Ultimately, the consensus from the editors who participated in the discussion was to include a two-sentence paragraph describing the incident on the North Face’s Wikipedia page. As of Friday, it reads:
In May 2019, Leo Burnett Tailor Made, a marketing agency for The North Face Brazil, revealed that they had surreptitiously replaced photos of popular outdoor destinations on Wikipedia with photos featuring North Face products in an attempt to get these products to appear more prominently in search engine results. Following widespread media coverage and criticism from the Wikimedia Foundation, The North Face ended and apologized for the campaign, and the product placement was undone.
The rationale for including this summary was that some information was warranted—especially given the significant press coverage—but that an entire section or a separate article about the incident would be undue weight. Curious readers can also read more detail about the incident on the separate Wikipedia article for conflict-of-interest editing of Wikipedia, where the North Face is included along with other corporations and politicians that have attempted to edit the site for their own purposes. For example, in 2017 a Burger King employee allegedly edited the lead of the Whopper’s Wikipedia page before the company aired a commercial designed to trigger Google Home speakers to define the restaurant’s signature sandwich. (Like other smart assistants, Google Home sources information from Wikipedia.) The “OK, Google: What is the Whopper burger?” campaign also received bad press.

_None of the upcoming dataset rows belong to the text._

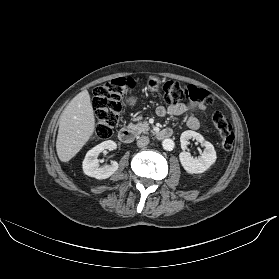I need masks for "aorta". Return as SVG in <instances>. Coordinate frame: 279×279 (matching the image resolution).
Masks as SVG:
<instances>
[{
    "mask_svg": "<svg viewBox=\"0 0 279 279\" xmlns=\"http://www.w3.org/2000/svg\"><path fill=\"white\" fill-rule=\"evenodd\" d=\"M162 146L165 150L171 151L174 148V142L172 139L167 138L162 141Z\"/></svg>",
    "mask_w": 279,
    "mask_h": 279,
    "instance_id": "obj_1",
    "label": "aorta"
}]
</instances>
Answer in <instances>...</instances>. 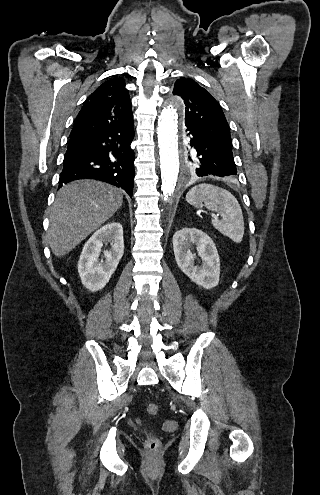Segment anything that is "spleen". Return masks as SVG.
<instances>
[{
	"label": "spleen",
	"instance_id": "3e777b00",
	"mask_svg": "<svg viewBox=\"0 0 320 495\" xmlns=\"http://www.w3.org/2000/svg\"><path fill=\"white\" fill-rule=\"evenodd\" d=\"M186 201L195 207L204 203L208 210L220 214L221 220H212L213 227L234 243L242 241L245 229L242 209L237 199L229 191L203 183L188 191Z\"/></svg>",
	"mask_w": 320,
	"mask_h": 495
}]
</instances>
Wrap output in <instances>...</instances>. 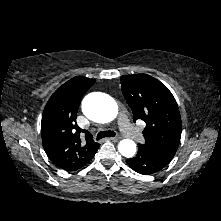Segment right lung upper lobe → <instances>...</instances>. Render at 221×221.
<instances>
[{"label":"right lung upper lobe","mask_w":221,"mask_h":221,"mask_svg":"<svg viewBox=\"0 0 221 221\" xmlns=\"http://www.w3.org/2000/svg\"><path fill=\"white\" fill-rule=\"evenodd\" d=\"M95 79L76 76L59 87L47 102L41 121L43 147L50 160L59 168L74 171L85 166L100 144L76 123L82 97ZM85 134V141L81 139Z\"/></svg>","instance_id":"right-lung-upper-lobe-1"}]
</instances>
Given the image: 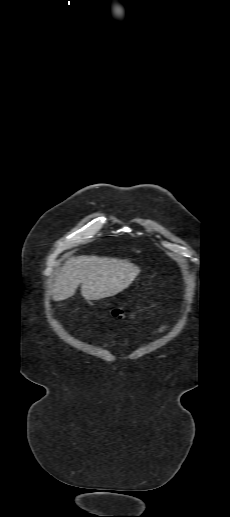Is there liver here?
Wrapping results in <instances>:
<instances>
[{"instance_id": "6515ba94", "label": "liver", "mask_w": 230, "mask_h": 517, "mask_svg": "<svg viewBox=\"0 0 230 517\" xmlns=\"http://www.w3.org/2000/svg\"><path fill=\"white\" fill-rule=\"evenodd\" d=\"M139 272V267L126 259L71 257L56 274L53 299L62 301L72 297L80 284L85 300L111 297L127 288Z\"/></svg>"}]
</instances>
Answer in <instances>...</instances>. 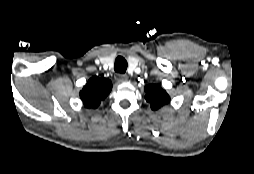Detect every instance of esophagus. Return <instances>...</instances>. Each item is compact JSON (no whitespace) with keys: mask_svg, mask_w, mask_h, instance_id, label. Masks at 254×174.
<instances>
[{"mask_svg":"<svg viewBox=\"0 0 254 174\" xmlns=\"http://www.w3.org/2000/svg\"><path fill=\"white\" fill-rule=\"evenodd\" d=\"M117 81L118 82H126V81H128V76L125 74H118Z\"/></svg>","mask_w":254,"mask_h":174,"instance_id":"obj_1","label":"esophagus"}]
</instances>
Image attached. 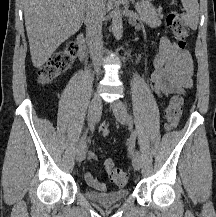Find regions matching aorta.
Segmentation results:
<instances>
[{
	"label": "aorta",
	"instance_id": "obj_1",
	"mask_svg": "<svg viewBox=\"0 0 216 217\" xmlns=\"http://www.w3.org/2000/svg\"><path fill=\"white\" fill-rule=\"evenodd\" d=\"M111 18H112L113 35L117 40H120L123 35V23H122V17H121V14L118 8H115L111 12Z\"/></svg>",
	"mask_w": 216,
	"mask_h": 217
}]
</instances>
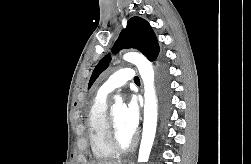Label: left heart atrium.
<instances>
[{"label":"left heart atrium","instance_id":"39dd6f15","mask_svg":"<svg viewBox=\"0 0 251 164\" xmlns=\"http://www.w3.org/2000/svg\"><path fill=\"white\" fill-rule=\"evenodd\" d=\"M140 119V107L137 98L132 97L124 110V123L129 132L135 133Z\"/></svg>","mask_w":251,"mask_h":164}]
</instances>
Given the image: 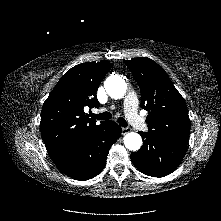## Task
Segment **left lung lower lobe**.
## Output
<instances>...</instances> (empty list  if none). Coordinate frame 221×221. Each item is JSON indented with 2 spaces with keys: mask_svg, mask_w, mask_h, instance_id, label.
Here are the masks:
<instances>
[{
  "mask_svg": "<svg viewBox=\"0 0 221 221\" xmlns=\"http://www.w3.org/2000/svg\"><path fill=\"white\" fill-rule=\"evenodd\" d=\"M143 146L131 154L134 166L144 174L152 177H164L174 171L182 161L186 147L164 139L139 132Z\"/></svg>",
  "mask_w": 221,
  "mask_h": 221,
  "instance_id": "1",
  "label": "left lung lower lobe"
}]
</instances>
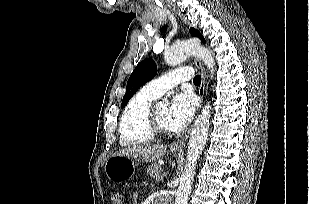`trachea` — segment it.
Instances as JSON below:
<instances>
[{"instance_id":"1","label":"trachea","mask_w":309,"mask_h":204,"mask_svg":"<svg viewBox=\"0 0 309 204\" xmlns=\"http://www.w3.org/2000/svg\"><path fill=\"white\" fill-rule=\"evenodd\" d=\"M194 84H201V76L196 75L193 79Z\"/></svg>"}]
</instances>
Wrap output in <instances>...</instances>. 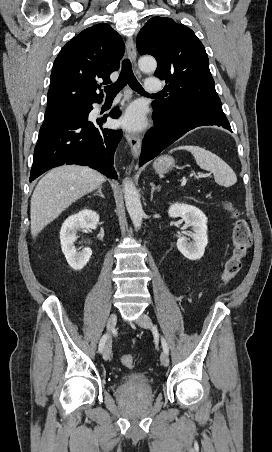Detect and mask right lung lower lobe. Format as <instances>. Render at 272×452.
<instances>
[{
  "label": "right lung lower lobe",
  "mask_w": 272,
  "mask_h": 452,
  "mask_svg": "<svg viewBox=\"0 0 272 452\" xmlns=\"http://www.w3.org/2000/svg\"><path fill=\"white\" fill-rule=\"evenodd\" d=\"M92 109L88 105L75 113L45 115L34 150L30 182L63 164L89 166L109 178H118L113 158L122 131L103 129L106 117L89 121ZM119 115L118 108L110 112L112 118Z\"/></svg>",
  "instance_id": "obj_1"
}]
</instances>
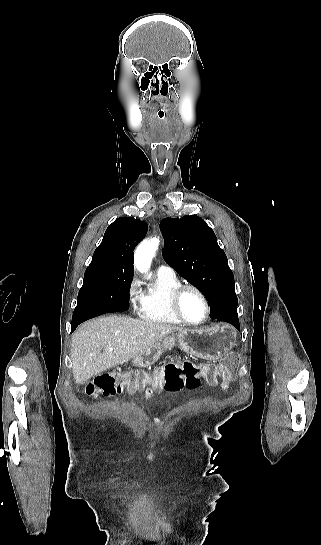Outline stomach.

After the dust had settled, I contacted Kevin Li, a Wikipedia administrator and 18-year-old freshman at Stanford who had been involved in the discussions on the North Face’s page. Li was not entirely happy with the result—he would have preferred not to include the incident on the page because he did not think it would be genuinely relevant in the long term. But he was glad to see how the community had genuinely and thoughtfully engaged with issues like neutrality, undue weight, and notability. “These are tough questions,” Li told me. “We have to be very careful.”

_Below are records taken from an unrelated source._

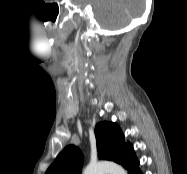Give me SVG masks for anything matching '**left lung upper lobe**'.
Here are the masks:
<instances>
[{
    "label": "left lung upper lobe",
    "mask_w": 187,
    "mask_h": 174,
    "mask_svg": "<svg viewBox=\"0 0 187 174\" xmlns=\"http://www.w3.org/2000/svg\"><path fill=\"white\" fill-rule=\"evenodd\" d=\"M98 157L121 164L128 174L139 164L133 146L124 141V134L116 123L103 122L95 127ZM83 164L81 151L69 145L57 156L46 174H80Z\"/></svg>",
    "instance_id": "5c2ea615"
}]
</instances>
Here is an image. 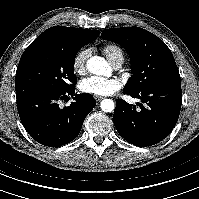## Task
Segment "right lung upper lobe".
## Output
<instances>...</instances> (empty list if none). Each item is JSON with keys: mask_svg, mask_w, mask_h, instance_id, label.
Listing matches in <instances>:
<instances>
[{"mask_svg": "<svg viewBox=\"0 0 199 199\" xmlns=\"http://www.w3.org/2000/svg\"><path fill=\"white\" fill-rule=\"evenodd\" d=\"M99 34V30L54 26L40 34L37 39H47L64 46H72L81 43L88 44L94 41Z\"/></svg>", "mask_w": 199, "mask_h": 199, "instance_id": "right-lung-upper-lobe-1", "label": "right lung upper lobe"}]
</instances>
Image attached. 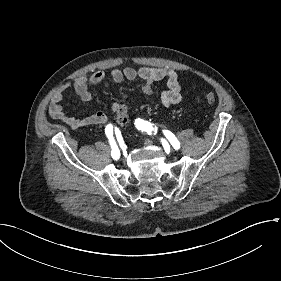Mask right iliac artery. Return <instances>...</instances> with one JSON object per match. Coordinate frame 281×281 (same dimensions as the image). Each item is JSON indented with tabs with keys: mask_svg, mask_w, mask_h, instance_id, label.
<instances>
[{
	"mask_svg": "<svg viewBox=\"0 0 281 281\" xmlns=\"http://www.w3.org/2000/svg\"><path fill=\"white\" fill-rule=\"evenodd\" d=\"M105 133H106V135L110 141V145L112 147V152H111L112 158L118 159L120 156V152H119L118 146L113 138V126L111 124H108L106 126Z\"/></svg>",
	"mask_w": 281,
	"mask_h": 281,
	"instance_id": "right-iliac-artery-1",
	"label": "right iliac artery"
}]
</instances>
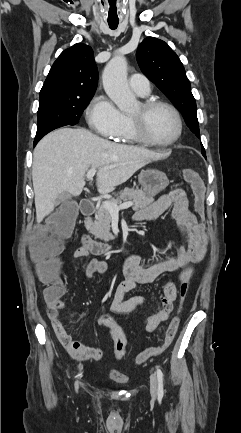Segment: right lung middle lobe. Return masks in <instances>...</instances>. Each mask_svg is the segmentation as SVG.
I'll use <instances>...</instances> for the list:
<instances>
[{
  "instance_id": "obj_1",
  "label": "right lung middle lobe",
  "mask_w": 241,
  "mask_h": 433,
  "mask_svg": "<svg viewBox=\"0 0 241 433\" xmlns=\"http://www.w3.org/2000/svg\"><path fill=\"white\" fill-rule=\"evenodd\" d=\"M91 98H47L40 100L38 127L34 143L56 128L77 124Z\"/></svg>"
}]
</instances>
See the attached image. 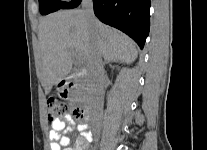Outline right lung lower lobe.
<instances>
[{"label":"right lung lower lobe","instance_id":"obj_1","mask_svg":"<svg viewBox=\"0 0 207 150\" xmlns=\"http://www.w3.org/2000/svg\"><path fill=\"white\" fill-rule=\"evenodd\" d=\"M81 0L65 3L61 9L77 7ZM100 21L128 34L142 49L150 27V0H93Z\"/></svg>","mask_w":207,"mask_h":150}]
</instances>
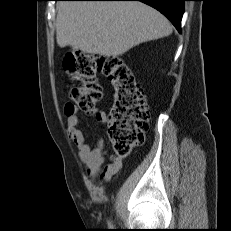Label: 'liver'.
Listing matches in <instances>:
<instances>
[{
    "instance_id": "1",
    "label": "liver",
    "mask_w": 231,
    "mask_h": 231,
    "mask_svg": "<svg viewBox=\"0 0 231 231\" xmlns=\"http://www.w3.org/2000/svg\"><path fill=\"white\" fill-rule=\"evenodd\" d=\"M168 19L135 1H61L56 18L60 47L117 57L140 43L169 36Z\"/></svg>"
}]
</instances>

The sense of social responsibility shown by Li and similarly-minded Wikipedia editors bears a striking contrast to the North Face’s casual disregard as it attempted to hijack a digital public resource. After the incident, Leo Burnett Tailor Made issued a statement saying: “Our team has accepted an invitation by Wikipedia to learn more about the platform and their work to share unbiased, fact-based knowledge.” Let’s hope these advertising professionals learn some important lessons from the Wikipedians, and that those lessons stick.
Correction, June 18, 2019: This article originally misstated that Wikipedia and the Wikimedia Foundation did not collaborate with each other on the North Face’s project. Neither organization collaborated with the North Face.